Extracted page text data:
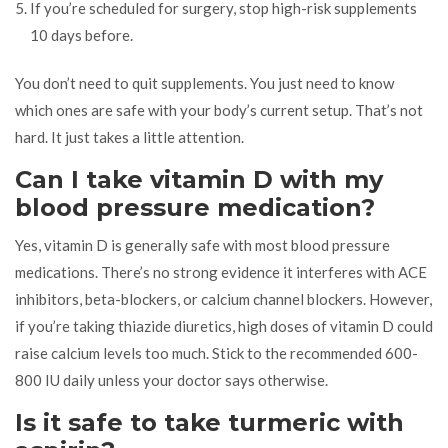
If you’re scheduled for surgery, stop high-risk supplements
10 days before.
You don’t need to quit supplements. You just need to know
which ones are safe with your body’s current setup. That’s not
hard. It just takes a little attention.
Can I take vitamin D with my
blood pressure medication?
Yes, vitamin D is generally safe with most blood pressure
medications. There’s no strong evidence it interferes with ACE
inhibitors, beta-blockers, or calcium channel blockers. However,
if you’re taking thiazide diuretics, high doses of vitamin D could
raise calcium levels too much. Stick to the recommended 600-
800 IU daily unless your doctor says otherwise.
Is it safe to take turmeric with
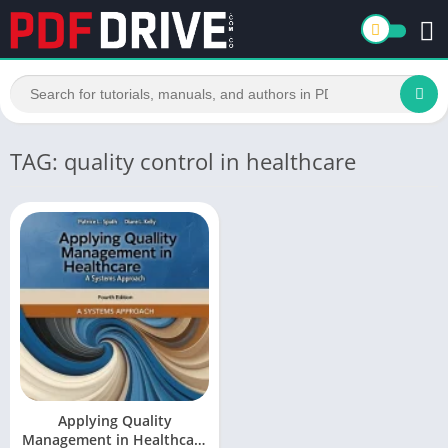
TAG: quality control in healthcare
Applying Quality
Management in Healthcare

[DIRECTIONS] Taking the entries above, print exactly the lines starting at the line with "You don’t need" and ending at the line with "inhibitors, beta-blockers, or", both included.

[RESULT]
You don’t need to quit supplements. You just need to know
which ones are safe with your body’s current setup. That’s not
hard. It just takes a little attention.
Can I take vitamin D with my
blood pressure medication?
Yes, vitamin D is generally safe with most blood pressure
medications. There’s no strong evidence it interferes with ACE
inhibitors, beta-blockers, or calcium channel blockers. However,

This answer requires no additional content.